The Court cited the Superior Court’s Berg decision for the proposition that 42 Pa.C.S. § 8371 “sets forth no . . . requirement to be entitled to damages for the insurer’s bad faith,” and that “the focus in section 8371 claims cannot be on whether the insurer ultimately fulfilled its policy obligations, since if that were the case then insurers could act in bad faith throughout the entire pendency of the claim process, but avoid any liability under section 8371 by paying the claim at the end. . . . [T]he issue in connection with section 8371 claims is the manner in which insurers discharge their duties of good faith and fair dealing during the pendency of an insurance claim, not whether the claim is eventually paid.” (Emphasis in original)

Thus, “the policy behind section 8371—deterring insurance companies from engaging in bad faith practices—is furthered by allowing a statutory bad faith claim to proceed even where the insured has alleged no compensatory damages resulting from that conduct.” Under these principles, “removal of the … punitive damages award as damages in this suit has no bearing on the damages that can be awarded under the statutory bad faith claim.”

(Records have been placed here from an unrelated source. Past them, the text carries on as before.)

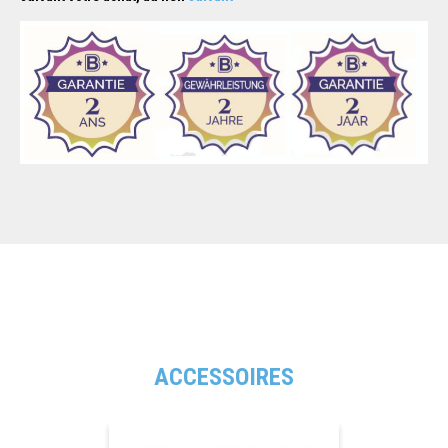
ACCESSOIRES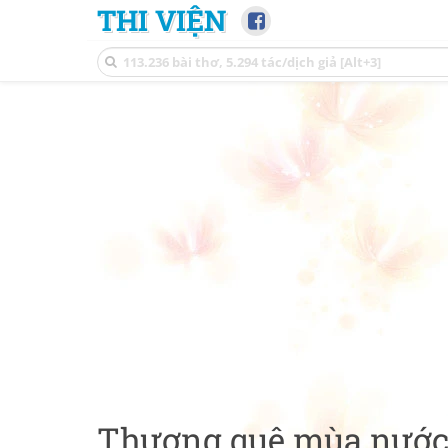
THI VIỆN
Thương quê mùa nước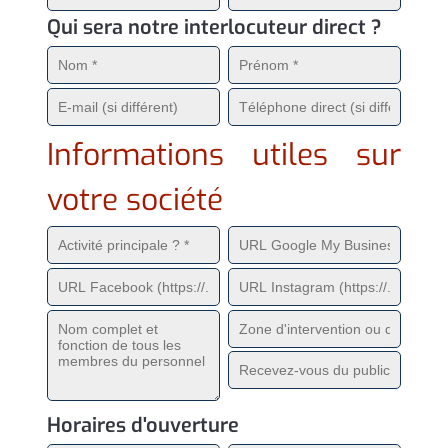
Qui sera notre interlocuteur direct ?
Informations utiles sur
votre société
Horaires d'ouverture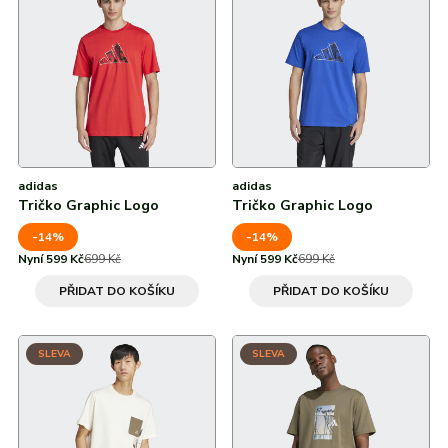
adidas
adidas
Tričko Graphic Logo
Tričko Graphic Logo
-14%
-14%
Nyní 599 Kč
699 Kč
Nyní 599 Kč
699 Kč
PŘIDAT DO KOŠÍKU
PŘIDAT DO KOŠÍKU
SLEVA
SLEVA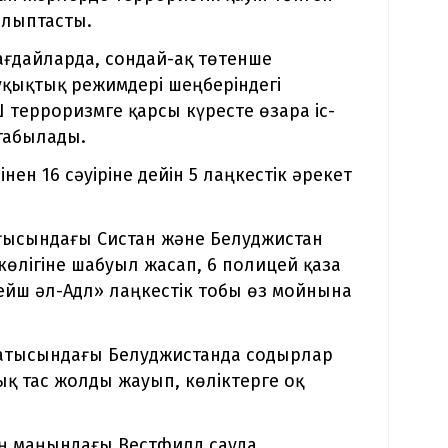
алыптасты.
ғдайларда, сондай-ақ төтенше
қықтық режимдері шеңберіндегі
терроризмге қарсы күресте өзара іс-
 табылады.
нен 16 сәуіріне дейін 5 лаңкестік әрекет
ығысындағы Систан және Белуджистан
өлігіне шабуыл жасап, 6 полицей қаза
ейш әл-Адл» лаңкестік тобы өз мойнына
к-батысындағы Белуджистанда содырлар
қ тас жолды жауып, көліктерге оқ
ың маңындағы Вестфилд сауда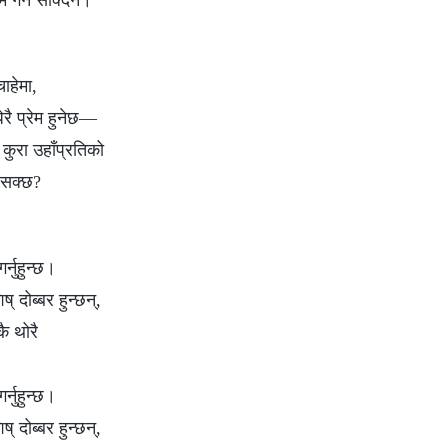
ेम गर्नै सक्दिनँ।
चाहेमा,
धेरै प्रेम हुनेछ—
 कुरा उहाँप्रतिको
 सक्छ?
्नुहुन्छ।
ष् दोब्बर हुन्छन्,
ै थोरै
्नुहुन्छ।
ष् दोब्बर हुन्छन्,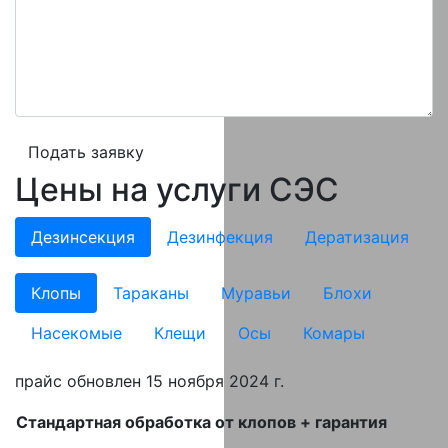
Подать заявку
Цены на услуги СЭС
Дезинсекция
Дезинфекция
Дератизация
Клопы
Тараканы
Муравьи
Блохи
Насекомые
Клещи
Осы
Комары
прайс обновлен 15 ноября 2024 г.
Стандартная обработка от клопов + гарантия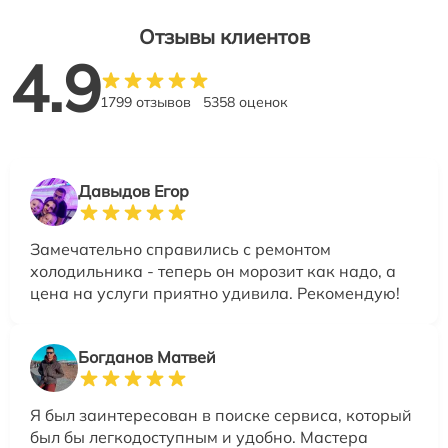
Отзывы клиентов
4.9
1799 отзывов
5358 оценок
Давыдов Егор
Замечательно справились с ремонтом
холодильника - теперь он морозит как надо, а
цена на услуги приятно удивила. Рекомендую!
Богданов Матвей
Я был заинтересован в поиске сервиса, который
был бы легкодоступным и удобно. Мастера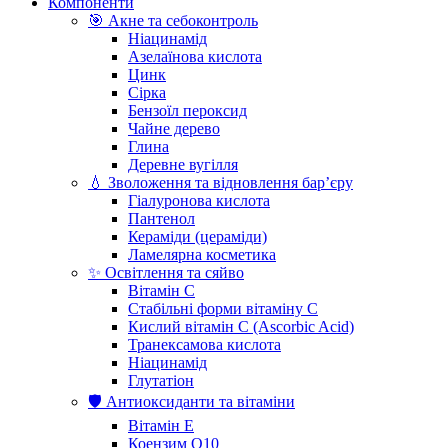
Компоненти
🎯 Акне та себоконтроль
Ніацинамід
Азелаїнова кислота
Цинк
Сірка
Бензоїл пероксид
Чайне дерево
Глина
Деревне вугілля
💧 Зволоження та відновлення бар’єру
Гіалуронова кислота
Пантенол
Кераміди (цераміди)
Ламелярна косметика
✨ Освітлення та сяйво
Вітамін С
Стабільні форми вітаміну С
Кислий вітамін С (Ascorbic Acid)
Транексамова кислота
Ніацинамід
Глутатіон
🛡️ Антиоксиданти та вітаміни
Вітамін Е
Коензим Q10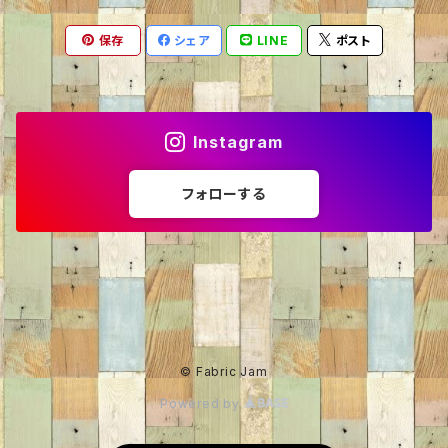
保存
シェア
LINE
ポスト
ニット・セーター
くま
60％OFF
トレーナー
ねこ
50％OFF
Instagram
カーディガン
いぬ
40％OFF
フォローする
パーカー
ライオン
30％OFF
パンダ
35%OFF
うし
20％OFF
© Fabric Jam
Powered by
りす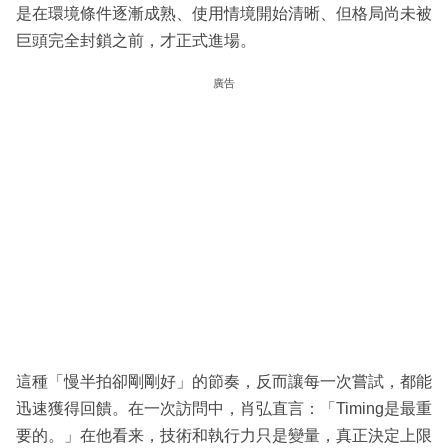
是在環境條件逐漸成熟、使用情境開始清晰、但格局尚未被
巨頭完全封鎖之前，才正式進場。
廣告
這種「慢半拍卻剛剛好」的節奏，反而讓每一次嘗試，都能
迅速獲得回饋。在一次訪問中，肖弘直言：「Timing是最重
要的。」在他看来，技術和執行力只是變量，真正決定上限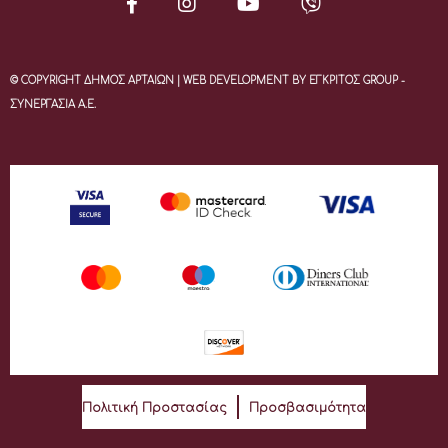
© COPYRIGHT ΔΗΜΟΣ ΑΡΤΑΙΩΝ | WEB DEVELOPMENT BY ΕΓΚΡΙΤΟΣ GROUP -
ΣΥΝΕΡΓΑΣΙΑ Α.Ε.
Πολιτική Προστασίας
Προσβασιμότητα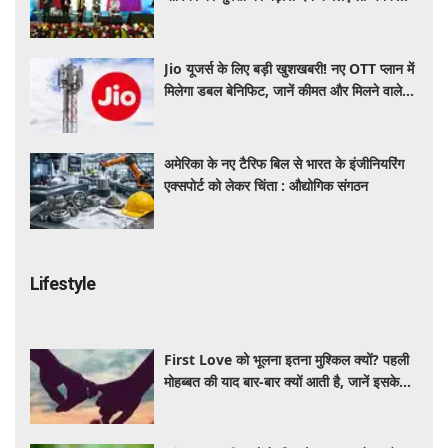
'ई-समुद्र' प्लेटफॉर्म
Jio यूजर्स के लिए बड़ी खुशखबरी! नए OTT प्लान में
मिलेगा डबल बेनिफिट, जानें कीमत और मिलने वाले
फायदे
अमेरिका के नए टैरिफ बिल से भारत के इंजीनियरिंग
एक्सपोर्ट को लेकर चिंता : औद्योगिक संगठन
Lifestyle
First Love को भूलना इतना मुश्किल क्यों? पहली
मोहब्बत की याद बार-बार क्यों आती है, जानें इसके
पीछे का विज्ञान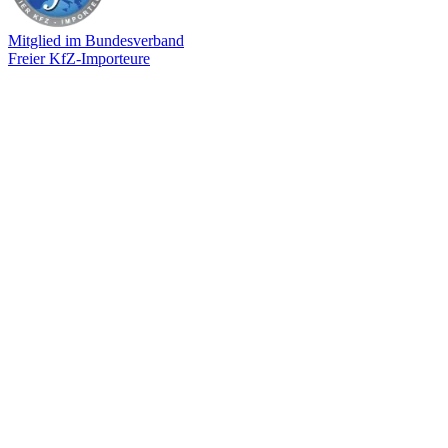
Mitglied im Bundesverband
Freier KfZ-Importeure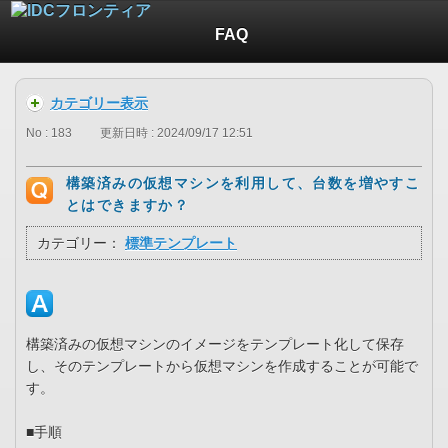
FAQ
カテゴリー表示
No : 183
更新日時 : 2024/09/17 12:51
構築済みの仮想マシンを利用して、台数を増やすこ
とはできますか？
カテゴリー：
標準テンプレート
構築済みの仮想マシンのイメージをテンプレート化して保存
し、そのテンプレートから仮想マシンを作成することが可能で
す。
■手順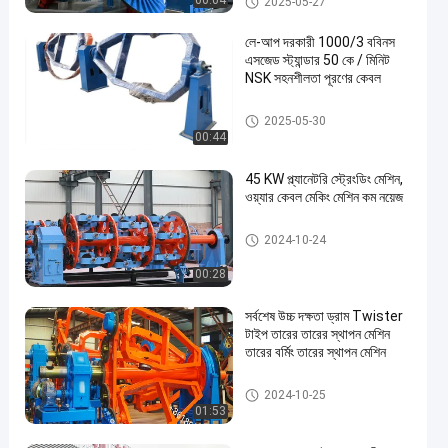
00:04
2025-05-27
লে-আপ দরকারী 1000/3 ববিনস
এসজেড স্ট্যান্ডার 50 কে / মিনিট
NSK সহনশীলতা পূরণের কেবল
মেশিন স্থাপন করা
2025-05-30
00:44
en
45 KW প্ল্যানেটরি স্ট্রেংডিং মেশিন,
ওয়্যার কেবল মেকিং মেশিন কম নয়েজ
গ্রহ স্ট্রান্ডিং মেশিন
2024-10-24
00:28
সর্বশেষ উচ্চ দক্ষতা ড্রাম Twister
টাইপ তারের তারের স্থাপন মেশিন
তারের বর্মিং তারের স্থাপন মেশিন
মেশিন স্থাপন করা
2024-10-25
01:53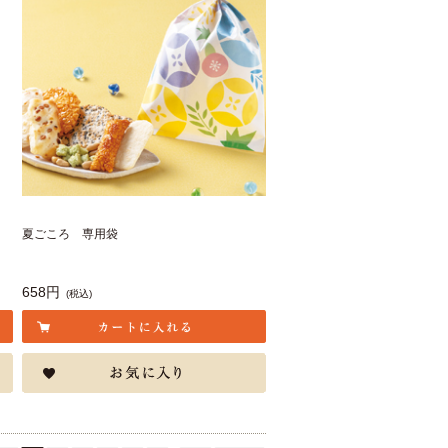
夏ごころ 専用袋
658円
(税込)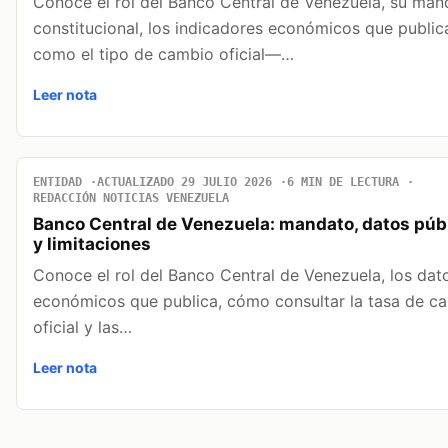
Conoce el rol del Banco Central de Venezuela, su man
constitucional, los indicadores económicos que publi
como el tipo de cambio oficial—…
Leer nota
ENTIDAD
ACTUALIZADO 29 JULIO 2026
6 MIN DE LECTURA
REDACCIÓN NOTICIAS VENEZUELA
Banco Central de Venezuela: mandato, datos púb
y limitaciones
Conoce el rol del Banco Central de Venezuela, los dat
económicos que publica, cómo consultar la tasa de c
oficial y las…
Leer nota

The Court then provided a footnote to further explain its position:

Recovery on [the] breach of contract claim and [the] statutory bad faith claim are entirely independent of one another. Section 8371 allows punitive damages awards even without any other successful claim. … (“[Because] claims under section 8371 are separate and distinct causes of action and as the language of section 8371 does not indicate that success on the contract claim is a prerequisite to success on the bad faith claim, . . . an insured’s claim for bad faith brought pursuant to section 8371 is independent of the resolution of the underlying contract claim.”)…. Furthermore, [the] claim under section 8371 does not affect [the insured’s] ability to obtain compensatory damages, if they exist, under a breach of contract claim. “The statute does not prohibit the   award of compensatory damages. It merely provides an additional remedy and authorizes the award of additional damages.  ….

The Court further observed that compensatory damages are not required to succeed on a statutory bad faith claim, which only permits recovery of punitive damages, interest, and costs.

In sum, the Court denied summary judgment on the statutory bad faith claim because the inability to collect punitive damages as compensatory damages, standing alone, does not preclude recovery on the bad faith claim.

Date of Decision: June 12, 2015

Wolfe v. Allstate Prop. & Cas. Ins. Co., No. 12-4450, 2015 U.S. App. LEXIS 9876 (3d Cir. June 12, 2015) (Rendell, Jordan, Lipez, JJ.)